Polyimide-On-Silicon 2D Piezoelectric Micromachined Ultrasound Transducer (PMUT) Array

• Published in: Sensors (Basel, Switzerland) Vol. 23; no. 10; p. 4826
• Main Authors: Joshi, Sanjog Vilas, Sadeghpour, Sina, Kraft, Michael
• Format: Journal Article
• Language: English
• Published: Switzerland MDPI AG 17.05.2023; MDPI
• Subjects: Acoustics; Bandwidths; Cost reduction; Design; Electrodes; Etching; Medical imaging; piezo-mems; piezoelectric thin films; PMUT; PZT; Silicon; Silicon wafers; Thin films; Ultrasonic imaging; Ultrasonic transducers; Ultrasound imaging; ultrasound transducers; PMUT; piezo-mems; piezoelectric thin films; PZT; ultrasound transducers; medical imaging
• ISSN: 1424-8220; 1424-8220
• DOI: 10.3390/s23104826

This paper presents a fully addressable 8 × 8 two-dimensional (2D) rigid piezoelectric micromachined ultrasonic transducer (PMUT) array. The PMUTs were fabricated on a standard silicon wafer, resulting in a low-cost solution for ultrasound imaging. A polyimide layer is used as the passive layer in the PMUT membranes on top of the active piezoelectric layer. The PMUT membranes are realized by backside deep reactive ion etching (DRIE) with an oxide etch stop.
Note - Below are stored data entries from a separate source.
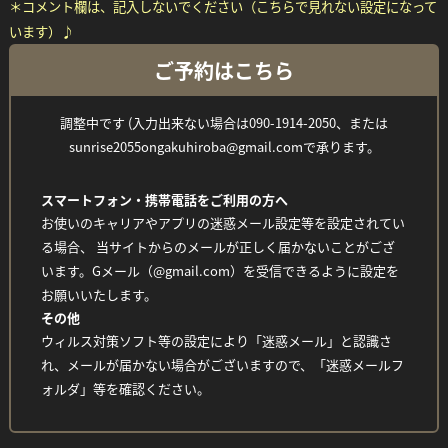
＊コメント欄は、記入しないでください（こちらで見れない設定になって
います）♪
ご予約はこちら
調整中です (入力出来ない場合は090-1914-2050、または
sunrise2055ongakuhiroba@gmail.comで承ります。
スマートフォン・携帯電話をご利用の方へ
お使いのキャリアやアプリの迷惑メール設定等を設定されてい
る場合、 当サイトからのメールが正しく届かないことがござ
います。Gメール（@gmail.com）を受信できるように設定を
お願いいたします。
その他
ウィルス対策ソフト等の設定により「迷惑メール」と認識さ
れ、メールが届かない場合がございますので、「迷惑メールフ
ォルダ」等を確認ください。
The polyimide passive layer enables high resonance frequencies that can be easily tuned by controlling the thickness of the polyimide. The fabricated PMUT with 6 µm polyimide thickness showed a 3.2 MHz in-air frequency with a 3 nm/V sensitivity. The PMUT has shown an effective coupling coefficient of 14% as calculated from the impedance analysis. An approximately 1% interelement crosstalk between the PMUT elements in one array is observed, which is at least a five-fold reduction compared to the state of the art. A pressure response of 40 Pa/V at 5 mm was measured underwater using a hydrophone while exciting a single PMUT element. A single-pulse response captured using the hydrophone suggested a 70% −6 dB fractional bandwidth for the 1.7 MHz center frequency. The demonstrated results have the potential to enable imaging and sensing applications in shallow-depth regions, subject to some optimization.